EXERCISE PROMPT. Count up the lines below where the word "joven" shows up, and respond with the number alone.

[DATASET ENTRIES — start]

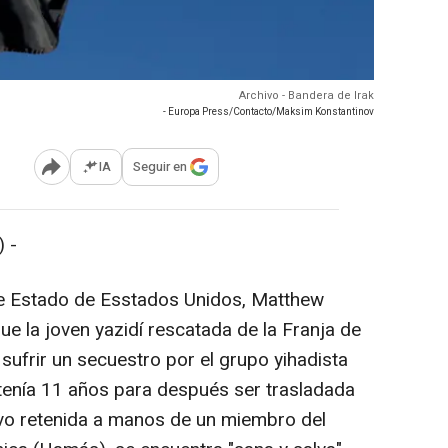
Archivo - Bandera de Irak
- Europa Press/Contacto/Maksim Konstantinov
IA
Seguir en
Abrir opciones para compartir
 -
e Estado de Esstados Unidos, Matthew
ue la joven yazidí rescatada de la Franja de
sufrir un secuestro por el grupo yihadista
tenía 11 años para después ser trasladada
uvo retenida a manos de un miembro del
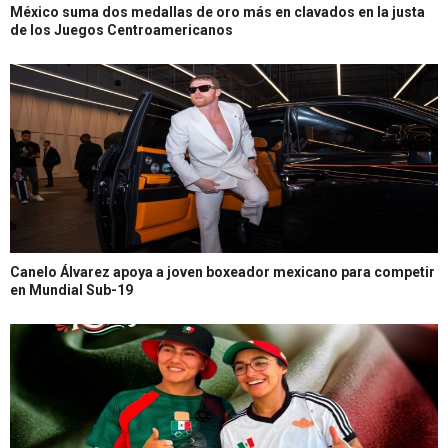
México suma dos medallas de oro más en clavados en la justa
de los Juegos Centroamericanos
Canelo Álvarez apoya a joven boxeador mexicano para competir
en Mundial Sub-19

[DATASET ENTRIES — finish]

SOLUTION. 2